You touch many different and interesting concepts here.
First, deterministic means that the outcome of an experiment is fixed before doing the experiment. So even before doing an experiment, there is only one outcome which will happen and (in principle) we can predict this outcome. All of classical physics is deterministic. For example, when I throw a ball, I can (in principle) calculate exactly where it is going to land and how long it is going to take. When I flip a coin, I can calculate (in principle) what side of the coin is going to be up and what side is going to be down. However, the variables involved and the equations involved are so immensly complicated that we can never do these calculations. Furthermore, our measurements can never be done precisely enough to know exactly which state we are in now. This is where probability theory comes in. While flipping a coin, the outcome is predetermined exactly. But the outcome is unkown to us. Probability theory does give us some way of accessing some information about the coin flips.
As another example, the number 0.1234567891011121314151617... is called the Champernowne constant. It is completely determined, it is clear to everybody how exactly this number continues. However, if I ask you for the 1000th digit, then you would have to do a tedious calculation in order to find out. So again, the number is determined, but this determination is unknown to us. We can again use probability theory to study the number. So we can figure out the chance of getting a 1 as 1000th digit. This is also the idea behind pseudo-random number generators.

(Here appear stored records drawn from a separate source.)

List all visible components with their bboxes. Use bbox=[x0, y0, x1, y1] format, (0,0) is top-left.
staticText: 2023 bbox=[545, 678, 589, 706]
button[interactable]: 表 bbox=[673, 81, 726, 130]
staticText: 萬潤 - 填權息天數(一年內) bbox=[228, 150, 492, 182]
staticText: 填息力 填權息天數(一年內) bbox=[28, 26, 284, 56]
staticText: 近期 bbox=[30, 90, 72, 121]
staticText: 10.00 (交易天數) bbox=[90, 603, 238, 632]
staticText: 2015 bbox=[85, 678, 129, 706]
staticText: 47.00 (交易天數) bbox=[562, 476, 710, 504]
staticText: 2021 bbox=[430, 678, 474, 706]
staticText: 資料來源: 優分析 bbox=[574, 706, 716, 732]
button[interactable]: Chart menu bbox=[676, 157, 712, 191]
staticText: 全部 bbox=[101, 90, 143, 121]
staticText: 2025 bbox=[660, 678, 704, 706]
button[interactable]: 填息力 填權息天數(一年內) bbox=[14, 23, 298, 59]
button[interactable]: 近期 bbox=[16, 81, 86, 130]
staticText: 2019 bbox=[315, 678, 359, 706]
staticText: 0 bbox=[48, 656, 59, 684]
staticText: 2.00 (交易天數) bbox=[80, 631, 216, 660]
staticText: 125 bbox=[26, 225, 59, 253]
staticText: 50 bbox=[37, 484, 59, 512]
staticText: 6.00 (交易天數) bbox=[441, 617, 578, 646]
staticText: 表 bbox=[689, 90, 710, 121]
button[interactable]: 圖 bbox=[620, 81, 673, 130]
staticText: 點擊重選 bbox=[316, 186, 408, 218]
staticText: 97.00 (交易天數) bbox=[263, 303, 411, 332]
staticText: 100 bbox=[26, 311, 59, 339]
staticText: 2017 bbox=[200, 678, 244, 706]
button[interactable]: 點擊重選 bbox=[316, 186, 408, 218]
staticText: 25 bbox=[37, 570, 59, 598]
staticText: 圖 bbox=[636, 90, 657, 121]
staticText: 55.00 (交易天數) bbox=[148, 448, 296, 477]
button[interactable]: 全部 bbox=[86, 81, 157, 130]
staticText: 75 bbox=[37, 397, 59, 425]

True random processes are very difficult to generate and do not exist in classical physics. However, they do come up in quantum mechanics. Whether the processes which come up are actually deterministic in some sense is currently unknown. Probability theory is currently the only tool available to study these processes.

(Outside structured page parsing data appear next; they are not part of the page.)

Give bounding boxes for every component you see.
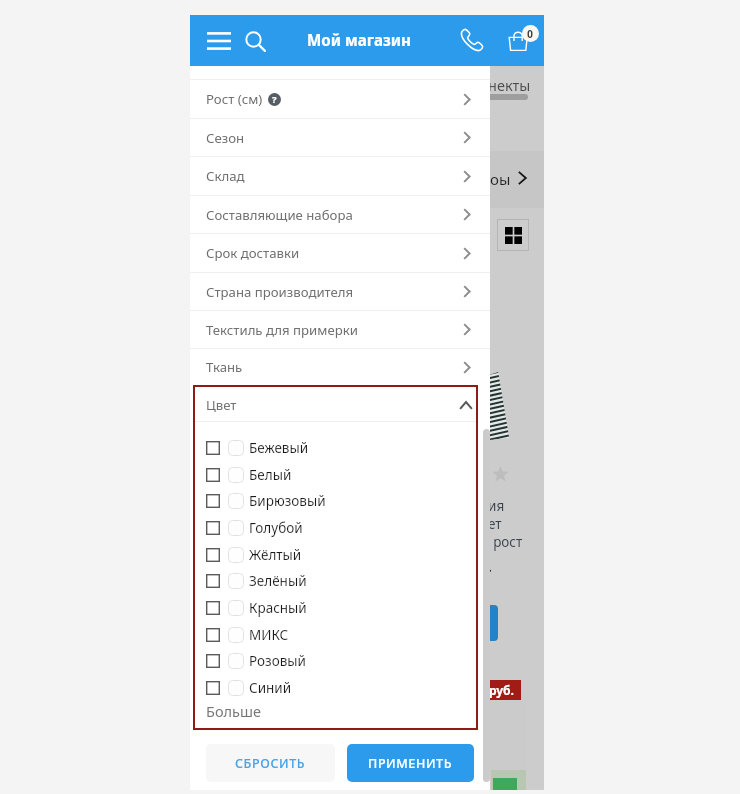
staticText: , рост <box>486 533 523 551</box>
button[interactable]: Синий <box>193 678 478 698</box>
button[interactable]: Сезон <box>190 119 490 156</box>
staticText: Текстиль для примерки <box>206 321 358 339</box>
button[interactable]: Бежевый <box>193 438 478 458</box>
button[interactable]: Call <box>451 19 493 61</box>
staticText: Красный <box>249 599 307 617</box>
staticText: Склад <box>206 167 245 185</box>
staticText: Зелёный <box>249 572 307 590</box>
staticText: ет <box>488 515 502 533</box>
button[interactable]: Зелёный <box>193 571 478 591</box>
button[interactable]: ПРИМЕНИТЬ <box>347 744 474 782</box>
staticText: Розовый <box>249 652 306 670</box>
button[interactable]: Цвет <box>193 387 478 423</box>
button[interactable]: Больше <box>193 699 478 723</box>
button[interactable]: Голубой <box>193 518 478 538</box>
button[interactable]: Рост (см) <box>190 80 490 118</box>
button[interactable]: Жёлтый <box>193 545 478 565</box>
button[interactable]: Розовый <box>193 651 478 671</box>
staticText: Страна производителя <box>206 283 354 301</box>
staticText: . <box>488 558 492 576</box>
button[interactable]: Страна производителя <box>190 273 490 310</box>
button[interactable]: Красный <box>193 598 478 618</box>
button[interactable]: МИКС <box>193 625 478 645</box>
staticText: Цвет <box>206 396 237 414</box>
button[interactable]: Срок доставки <box>190 234 490 272</box>
staticText: ? <box>272 93 277 106</box>
staticText: ПРИМЕНИТЬ <box>368 755 453 772</box>
staticText: ия <box>488 497 505 515</box>
button[interactable]: Grid view <box>497 219 529 251</box>
staticText: Рост (см) <box>206 90 263 108</box>
button[interactable]: Ткань <box>190 349 490 385</box>
staticText: Составляющие набора <box>206 206 353 224</box>
staticText: некты <box>488 75 531 95</box>
staticText: Ткань <box>206 358 243 376</box>
staticText: Больше <box>206 701 261 721</box>
staticText: Мой магазин <box>307 30 411 51</box>
button[interactable]: Cart <box>500 23 536 59</box>
button[interactable]: Menu <box>198 20 240 62</box>
staticText: Голубой <box>249 519 303 537</box>
button[interactable]: СБРОСИТЬ <box>206 744 335 782</box>
button[interactable]: Белый <box>193 465 478 485</box>
staticText: Бежевый <box>249 439 309 457</box>
button[interactable]: Текстиль для примерки <box>190 311 490 348</box>
staticText: СБРОСИТЬ <box>235 755 306 772</box>
staticText: Жёлтый <box>249 546 302 564</box>
button[interactable]: Search <box>234 20 276 62</box>
staticText: оы <box>490 169 511 189</box>
button[interactable]: Бирюзовый <box>193 491 478 511</box>
staticText: руб. <box>489 682 514 698</box>
staticText: Срок доставки <box>206 244 300 262</box>
staticText: МИКС <box>249 626 289 644</box>
staticText: Белый <box>249 466 292 484</box>
button[interactable]: Составляющие набора <box>190 196 490 233</box>
staticText: Синий <box>249 679 292 697</box>
staticText: 0 <box>527 27 534 41</box>
button[interactable]: Склад <box>190 157 490 195</box>
staticText: Сезон <box>206 129 245 147</box>
staticText: Бирюзовый <box>249 492 326 510</box>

You also mention cause. Here you must specify what exactly you mean with cause. The term is rather vague and philosophical. I don't even know if it is a meaningful term in science, but others probably know more.
If we flip a coin 100,000 times and the number of heads match the number of tails 50-50% every time +/- some tiny variation, then how's that random outcome? Wouldn't it be truly random if we could flip 90% heads at one go and then 20% heads in another go just as easy, and just as easily as 40% heads, 1%, or 72%?

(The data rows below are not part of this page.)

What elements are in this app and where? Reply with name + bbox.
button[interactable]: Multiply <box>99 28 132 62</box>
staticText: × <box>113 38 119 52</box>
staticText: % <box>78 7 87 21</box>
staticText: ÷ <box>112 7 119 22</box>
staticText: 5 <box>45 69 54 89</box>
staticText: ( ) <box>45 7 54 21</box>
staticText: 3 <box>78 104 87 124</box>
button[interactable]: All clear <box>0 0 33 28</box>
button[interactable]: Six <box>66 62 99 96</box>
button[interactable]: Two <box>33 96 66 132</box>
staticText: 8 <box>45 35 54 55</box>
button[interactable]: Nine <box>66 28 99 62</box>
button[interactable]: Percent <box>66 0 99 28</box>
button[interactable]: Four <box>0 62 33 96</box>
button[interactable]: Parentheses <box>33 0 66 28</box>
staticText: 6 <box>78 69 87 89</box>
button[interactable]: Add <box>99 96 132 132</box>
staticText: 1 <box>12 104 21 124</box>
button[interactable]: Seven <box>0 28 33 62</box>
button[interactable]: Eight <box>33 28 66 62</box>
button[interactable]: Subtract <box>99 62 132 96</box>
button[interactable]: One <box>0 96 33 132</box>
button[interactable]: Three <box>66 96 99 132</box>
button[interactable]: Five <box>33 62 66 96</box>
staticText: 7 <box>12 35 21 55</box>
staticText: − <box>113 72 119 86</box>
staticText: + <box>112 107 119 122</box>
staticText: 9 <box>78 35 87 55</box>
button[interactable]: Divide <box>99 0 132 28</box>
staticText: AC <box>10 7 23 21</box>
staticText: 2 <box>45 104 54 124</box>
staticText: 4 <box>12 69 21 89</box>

Yes, it is truly amazing that most of the processes we encounter satisfy the Law of Large Numbers. That is, if we repeat the experiment, then the averages will converge to a fixed number. This is still random because we have
no way of predicting one specific outcome. Whatever information we have about the probabilities is totally useless in predicting the outcome of next coin toss. This is what it means to be a random outcome. When you have done sufficiently many experiment however, then some order in the chaos does appear. But this only happens when you talk about the outcomes of many experiments at once.
Also, not all processes satisfy the Law of Large Numbers. One famous example is this experiment:
"Choose a number at random from ##(-\pi/2,\pi/2)## (where all numbers are equally likely). Then shine a light on a wall where the angle between the light and the wall is the number you have chosen. The outcome of the experiment is the place on the wall where the light hits"
This experiment has the curious property that the averages do not converge. This means that it does exactly what you described in your post: in one run, the average place where the light hits the wall can be entirely different from the the average place where the light hits in the second run. Even if you make the runs long enough, you will see no pattern in the average place where the light hits.
http://www.math.uah.edu/stat/applets/CauchyExperiment.html
Luckily for us, these types of situations are very rare.